Os comentários que vou fazer aqui estão, portanto, contaminados por esse fascínio. Quem me vendeu o peixe foi Elson Farias, um poeta dos bons, que escreveu a orelha do dicionário e nos garante que ele pode ser útil aos turistas, agências de viagem e profissionais do setor: “Tenho certeza de que este é um livro escrito para servir” concluiu o poeta, autor de vários livros de poesia que tanto nos encantam: Barro Verde (1961), Estações da Várzea (1963), Ciclo das Águas (1966). Por admirar Elson Farias, acreditei. Comprei um exemplar.
O livro editado em São Paulo foi impresso em Erechim (RS), financiado pela Fundação Lourenço Braga, de Manaus que, por acaso, pertence à família do autor. Para testá-lo, imaginei como poderia ser usado por um turista gaúcho que quer conhecer a Amazônia e que pegou lá na gráfica de sua cidade um exemplar dessa obra-prima de Robério Braga – o Berinho.
A primeira indecisão do Gauchão é na compra das passagens. Consulta, então, o dicionário do Berinho e lá, na letra “B” (pg. 46) encontra duas definições geniais, que vou colocar entre aspas para não pensarem que estou plagiando criação alheia.
“Bilhete de Ida – Aquele que cobre apenas uma direção”.
“Bilhete de ida-e-volta – aquele que cobre a viagem de ida-e-volta”.

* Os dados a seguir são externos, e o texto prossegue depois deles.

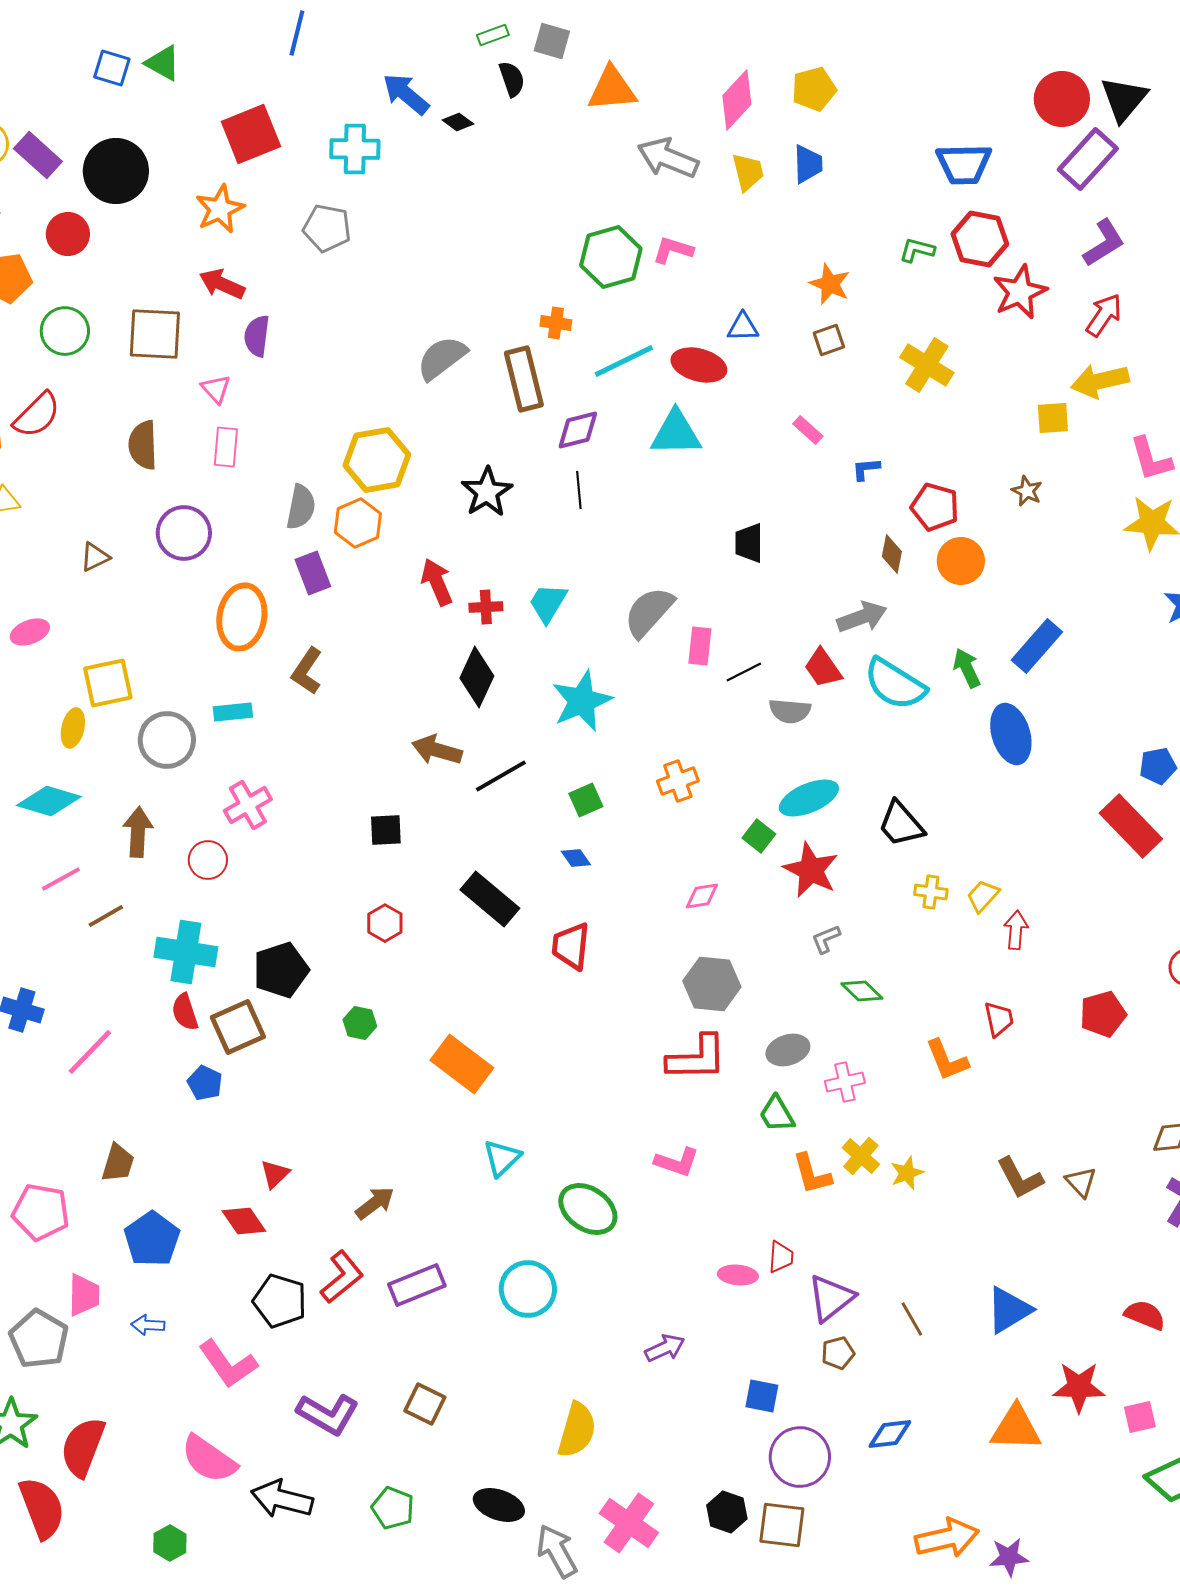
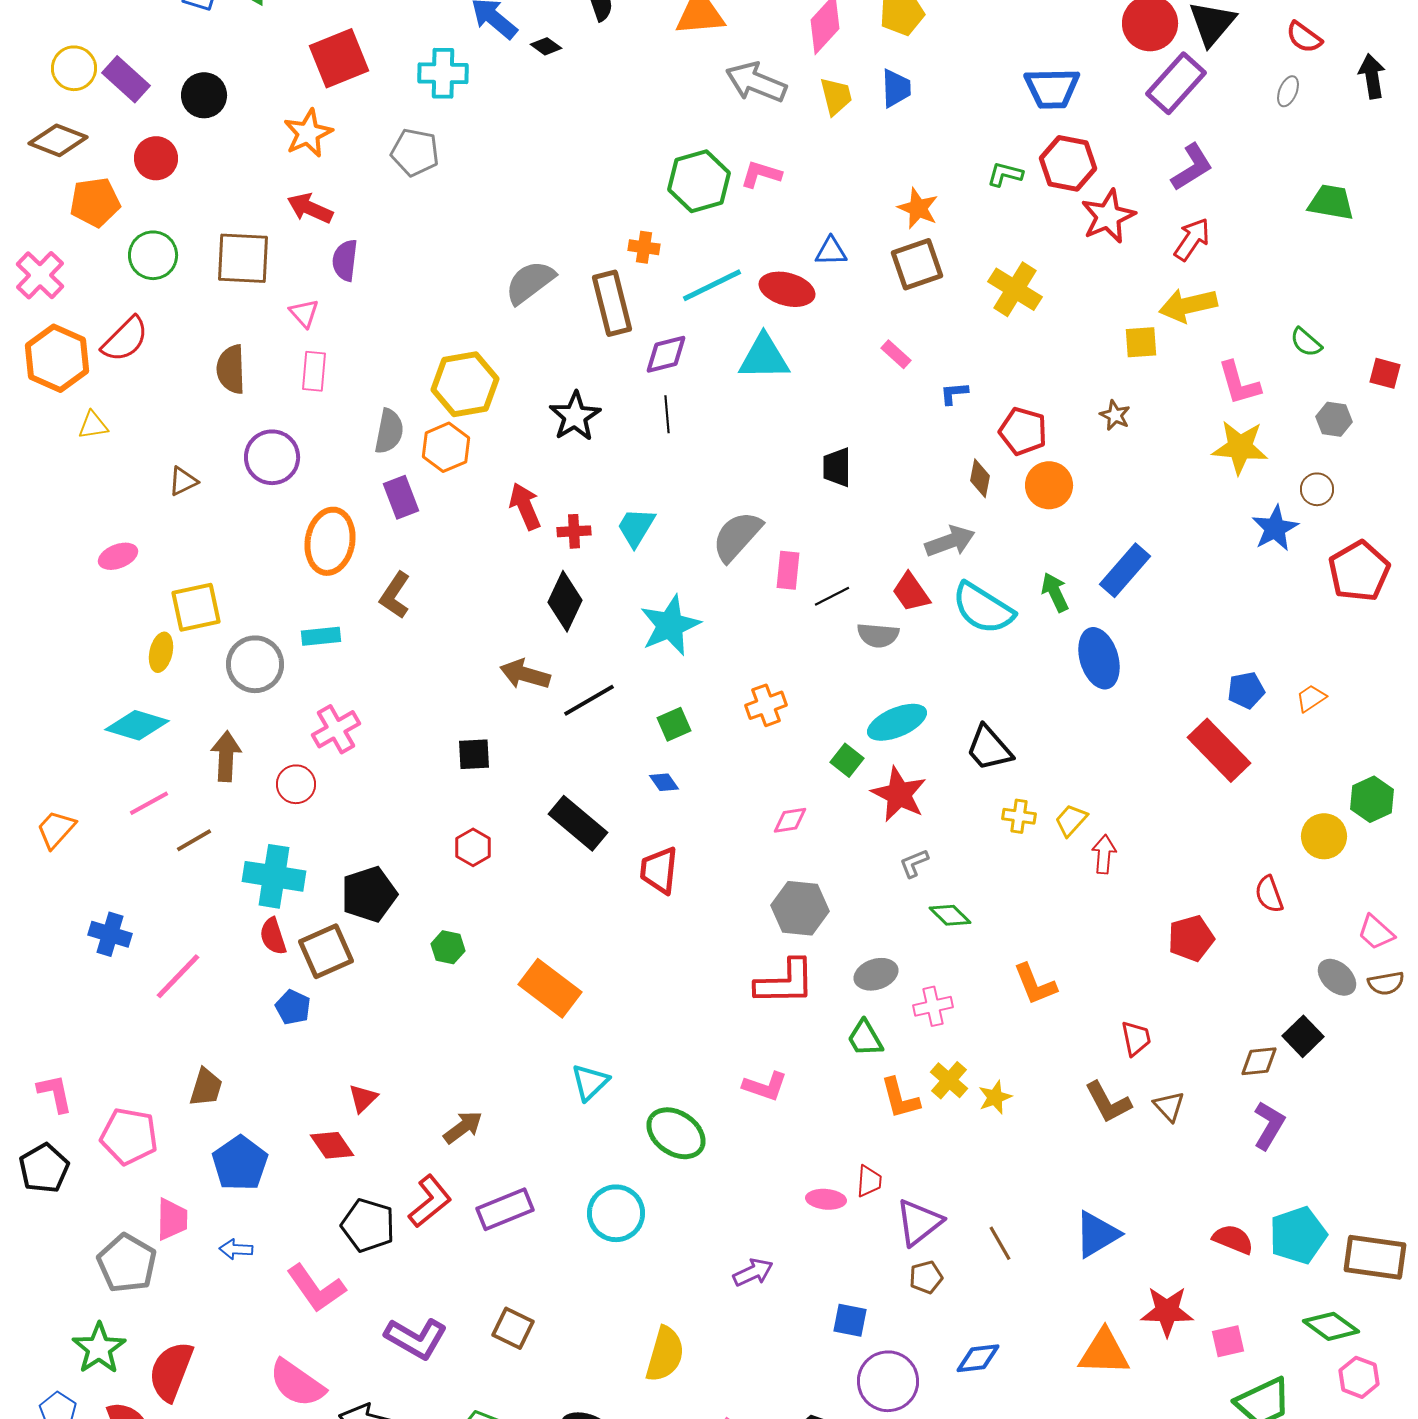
black circle: (116, 171) -> (204, 95), size x0.7
brown square: (829, 340) -> (917, 264), size x1.6
red trapezoid: (999, 1019) -> (1136, 1038), moved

O Gauchão vacila, não crê no que seus olhos leem: “Será que entendi bem?”. Tira a dúvida com outro verbete na letra “I”, onde Berinho insiste:
“Ida-e-volta – viagem em que o passageiro retorna, pelo mesmo itinerário, ao ponto de partida” (p.144).

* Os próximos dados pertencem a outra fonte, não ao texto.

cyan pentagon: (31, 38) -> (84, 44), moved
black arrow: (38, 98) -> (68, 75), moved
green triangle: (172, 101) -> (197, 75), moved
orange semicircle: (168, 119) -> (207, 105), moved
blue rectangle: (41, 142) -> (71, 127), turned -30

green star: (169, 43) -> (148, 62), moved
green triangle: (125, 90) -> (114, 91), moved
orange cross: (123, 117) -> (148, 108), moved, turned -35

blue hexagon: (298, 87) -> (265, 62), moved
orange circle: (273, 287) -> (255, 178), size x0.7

O Gauchão fica confuso, porque deseja voltar de Manaus a Porto Alegre por outra rota, via Alto Solimões, onde pretende ver as obras fantasmas do governador Dudu Braga. Mas, nesse caso, a viagem é de ida-e-volta ou só de ida? Na letra “V”, Berinho, que está obcecado com idas e voltas, liquida de vez o assunto:
“Viagem – Deslocamento de uma pessoa para localidade diversa de sua residência. Viagem de ida-e-volta, que pode ser realizada: a) de um ponto a outro com a volta pela mesma rota; b) com a volta por uma rota diferente” (p.235).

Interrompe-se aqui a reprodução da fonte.